▶ **PROBLEM TO SOLVE**: In the data below, the answer is the run of lines from the line containing "Deutschland gelten Minijobs als besonders" through the line containing "Arbeitsvertrag für Minijobs", both included; print it exactly and nothing else.

============

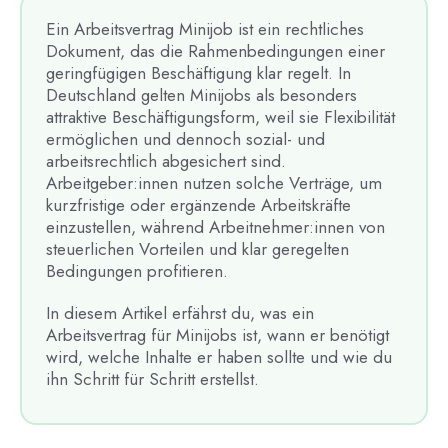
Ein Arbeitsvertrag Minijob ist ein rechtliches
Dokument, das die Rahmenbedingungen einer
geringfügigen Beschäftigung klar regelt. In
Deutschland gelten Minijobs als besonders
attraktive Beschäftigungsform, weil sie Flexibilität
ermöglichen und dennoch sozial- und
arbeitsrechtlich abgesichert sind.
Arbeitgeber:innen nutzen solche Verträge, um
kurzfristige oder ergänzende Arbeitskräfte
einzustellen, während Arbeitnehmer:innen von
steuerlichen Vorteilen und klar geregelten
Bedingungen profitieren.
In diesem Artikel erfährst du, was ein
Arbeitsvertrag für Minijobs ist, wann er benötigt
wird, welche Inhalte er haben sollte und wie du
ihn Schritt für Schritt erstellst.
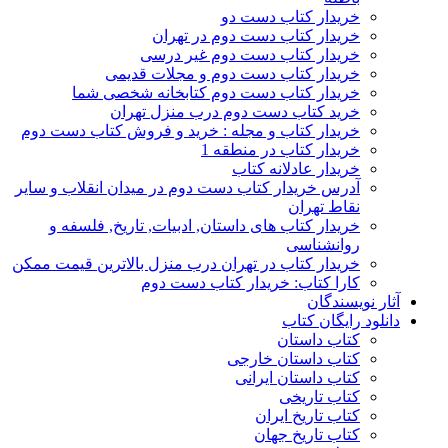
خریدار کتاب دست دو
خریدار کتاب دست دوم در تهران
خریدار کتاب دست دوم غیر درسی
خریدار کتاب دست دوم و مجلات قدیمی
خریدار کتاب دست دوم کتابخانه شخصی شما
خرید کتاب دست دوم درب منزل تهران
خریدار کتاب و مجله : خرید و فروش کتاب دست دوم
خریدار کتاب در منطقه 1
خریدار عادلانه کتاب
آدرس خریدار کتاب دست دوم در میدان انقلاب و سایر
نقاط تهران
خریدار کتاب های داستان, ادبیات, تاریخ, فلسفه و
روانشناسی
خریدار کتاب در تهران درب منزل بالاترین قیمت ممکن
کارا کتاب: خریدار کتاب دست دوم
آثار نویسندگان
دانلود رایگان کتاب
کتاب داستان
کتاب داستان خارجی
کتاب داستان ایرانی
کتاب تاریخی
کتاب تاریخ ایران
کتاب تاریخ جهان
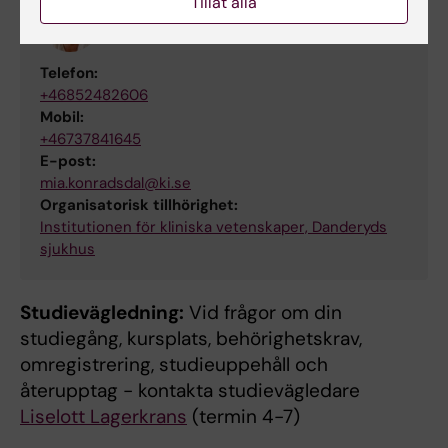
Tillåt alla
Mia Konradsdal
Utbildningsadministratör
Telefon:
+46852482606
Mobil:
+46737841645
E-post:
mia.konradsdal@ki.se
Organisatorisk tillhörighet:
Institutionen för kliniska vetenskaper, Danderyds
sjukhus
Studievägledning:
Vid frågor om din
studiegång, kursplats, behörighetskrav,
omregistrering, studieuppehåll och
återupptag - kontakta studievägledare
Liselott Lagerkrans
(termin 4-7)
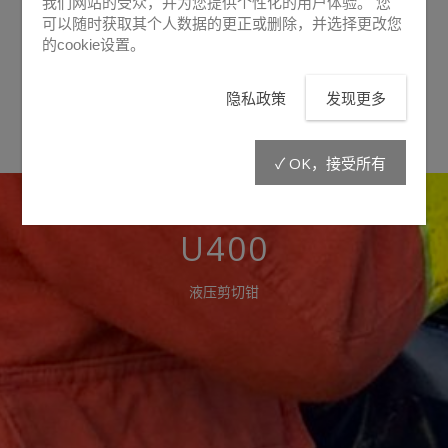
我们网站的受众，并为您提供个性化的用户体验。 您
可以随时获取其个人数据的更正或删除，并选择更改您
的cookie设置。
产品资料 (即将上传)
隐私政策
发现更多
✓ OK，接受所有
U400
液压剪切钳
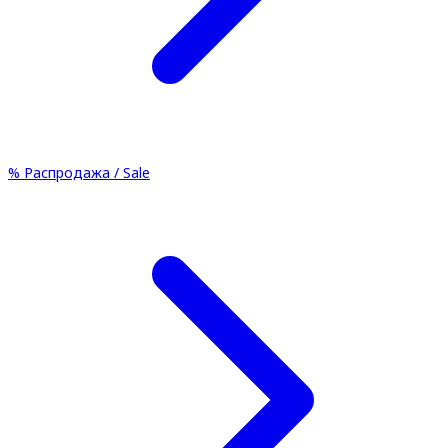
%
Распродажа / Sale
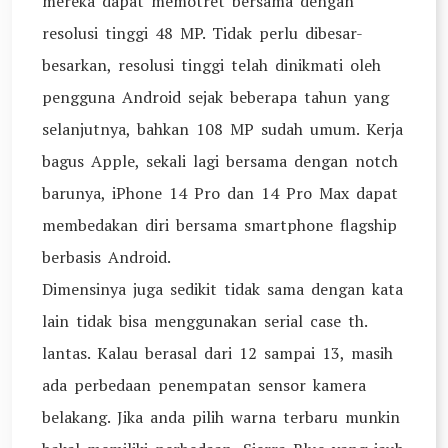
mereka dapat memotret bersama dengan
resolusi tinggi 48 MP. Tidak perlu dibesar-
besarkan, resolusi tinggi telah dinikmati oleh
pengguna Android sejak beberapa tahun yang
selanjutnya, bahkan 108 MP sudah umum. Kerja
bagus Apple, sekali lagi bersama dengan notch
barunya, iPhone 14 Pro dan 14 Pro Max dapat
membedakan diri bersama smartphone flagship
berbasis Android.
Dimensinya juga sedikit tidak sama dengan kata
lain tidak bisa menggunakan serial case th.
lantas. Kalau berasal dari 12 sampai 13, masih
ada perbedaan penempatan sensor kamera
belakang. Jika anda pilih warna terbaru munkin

============

▶ **REPLY**:
Deutschland gelten Minijobs als besonders
attraktive Beschäftigungsform, weil sie Flexibilität
ermöglichen und dennoch sozial- und
arbeitsrechtlich abgesichert sind.
Arbeitgeber:innen nutzen solche Verträge, um
kurzfristige oder ergänzende Arbeitskräfte
einzustellen, während Arbeitnehmer:innen von
steuerlichen Vorteilen und klar geregelten
Bedingungen profitieren.
In diesem Artikel erfährst du, was ein
Arbeitsvertrag für Minijobs ist, wann er benötigt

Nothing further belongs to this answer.